How to balance leadership and friendship in the workplace

Photo: Oli Scarff/ Getty Images.

People have often suggested to not be friends with your team members. I think the opposite of that is true – I want to be absolute best friends with my staff. I want to be closer to my people than anybody.

Relationships are built primarily on honesty, which includes being able to have hard conversations, as well as direct and forthright communication. I walk into our entrepreneur development centre in Ultimo, and my whole heart, my whole body feels like it is home. That’s how culture should be.

Prior to going into business with anybody – particularly people that you already have an existing relationship with – all parties need to have an extremely high level of emotional intelligence. They need to understand who they are – their strengths and weaknesses. They need to understand how to communicate effectively and how to give and receive feedback.
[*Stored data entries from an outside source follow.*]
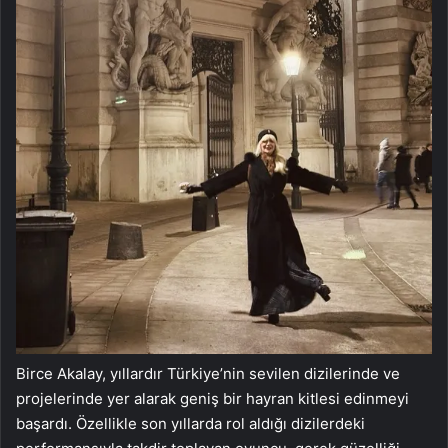
Birce Akalay, yıllardır Türkiye’nin sevilen dizilerinde ve
projelerinde yer alarak geniş bir hayran kitlesi edinmeyi
başardı. Özellikle son yıllarda rol aldığı dizilerdeki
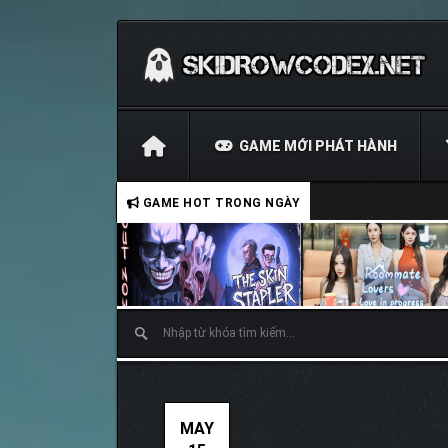
GAME MỚI PHÁT HÀNH
GAME HOT TRONG NGÀY
MAY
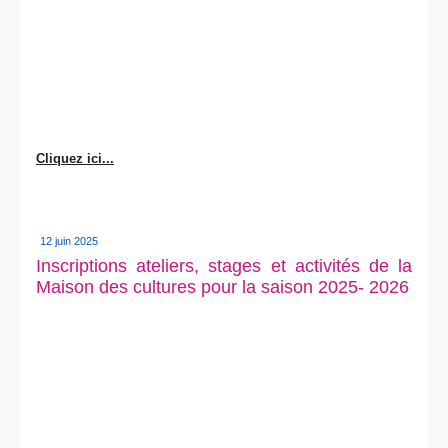
Cliquez ici...
12 juin 2025
Inscriptions ateliers, stages et activités de la
Maison des cultures pour la saison 2025- 2026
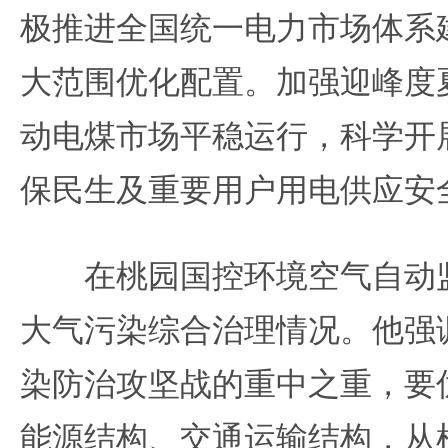
极推进全国统一电力市场体系
大范围优化配置。加强迎峰度
动电煤市场平稳运行，科学开
保民生及重要用户用电供应安
在桃园国控环境空气自动监
大气污染综合治理情况。他强
染防治攻坚战的重中之重，要
能源结构、交通运输结构，从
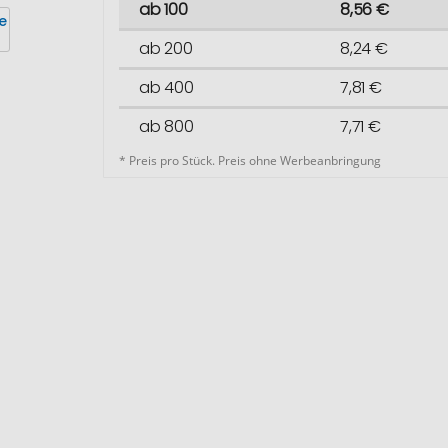
ab 100
8,56 €
ab 200
8,24 €
ab 400
7,81 €
ab 800
7,71 €
* Preis pro Stück. Preis ohne Werbeanbringung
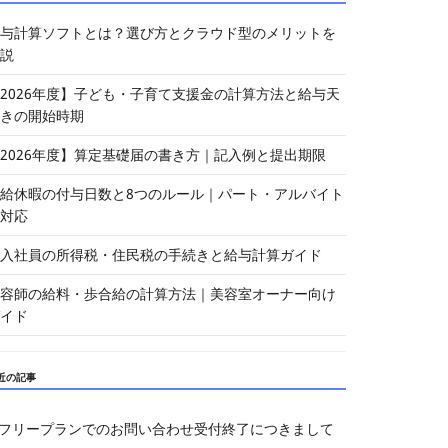
与計算ソフトとは？選び方とクラウド型のメリットを
説
2026年度】子ども・子育て支援金の計算方法と給与天
きの開始時期
2026年度】算定基礎届の書き方｜記入例と提出期限
給休暇の付与日数と8つのルール｜パート・アルバイト
対応
入社員の所得税・住民税の手続きと給与計算ガイド
容師の給料・歩合給の計算方法｜美容室オーナー向け
イド
近の記事
フリープランでのお問い合わせ受付終了につきまして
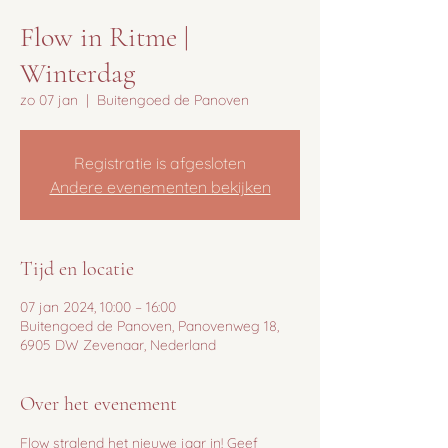
Flow in Ritme |
Winterdag
zo 07 jan
  |  
Buitengoed de Panoven
Registratie is afgesloten
Andere evenementen bekijken
Tijd en locatie
07 jan 2024, 10:00 – 16:00
Buitengoed de Panoven, Panovenweg 18,
6905 DW Zevenaar, Nederland
Over het evenement
Flow stralend het nieuwe jaar in! Geef 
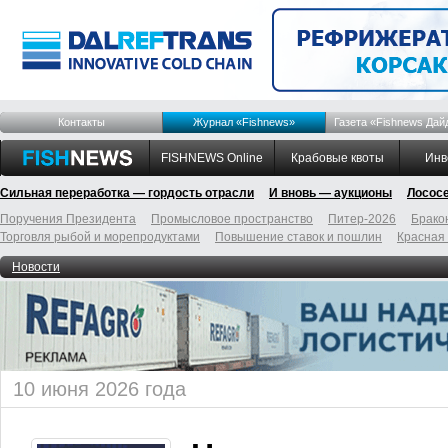
Контакты
Журнал «Fishnews»
Газета «Fishnews Дай
FISHNEWS Online
Крабовые квоты
Инв
Сильная переработка — гордость отрасли
И вновь — аукционы
Лосос
Поручения Президента
Промысловое пространство
Питер-2026
Брако
Торговля рыбой и морепродуктами
Повышение ставок и пошлин
Красная
Новости
10 июня 2026 года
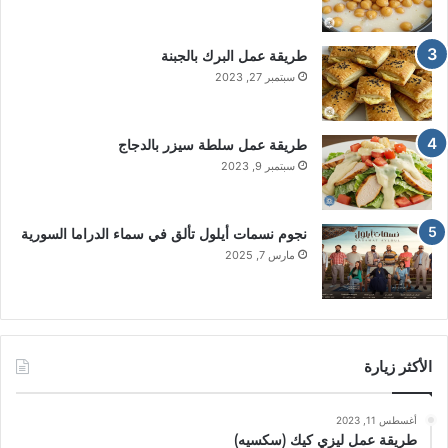
طريقة عمل البرك بالجبنة
سبتمبر 27, 2023
طريقة عمل سلطة سيزر بالدجاج
سبتمبر 9, 2023
نجوم نسمات أيلول تألق في سماء الدراما السورية
مارس 7, 2025
الأكثر زيارة
أغسطس 11, 2023
طريقة عمل ليزي كيك (سكسيه)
Most importantly, they need to do all of that in a very objective way.

When it comes to doing business with someone you know, there needs to be a level of maturity and sophistication to be able to separate a professional discussion and a personal discussion. It is important to understand the dynamics of those two discussions are going to be very different.

If you haven’t yet, but are considering going into business with your friends, you both need to have a conversation pre-getting into the relationship where you establish some principles. You need to discuss how you like to receive feedback and set up expectations. If your level of work isn’t completely aligned to the standards of the joint business, how would you love to have that conversation, and if you want to give feedback what’s the best way to be able to do that?

My team understand that when I come and have a conversation around expectations, or when I come and I have a conversation around any feedback, that is the highest sign of respect and compassion that I can show. I tell them that would be easy for me to not to talk directly with them, particularly when there’s other managers in the business. It’s easier for me to go through the different lines of communication. But often I’ll go direct to a person because I truly care for that person, so they know that anytime I going to them personally, they see that as a demonstration of my respect and my care for their growth and their development.

Be close with your people but understand you need to be the leader, you need to be the person they believe you are and always hold true to that. Everybody needs to understand that business, progress, change and growth requires hard conversations all the time- that’s part and parcel with the journey that we’ve chosen and that is not something that should be shied away from, that should be something that’s embraced and seen for what it is. It is a demonstration of respect and an investment into the relationship.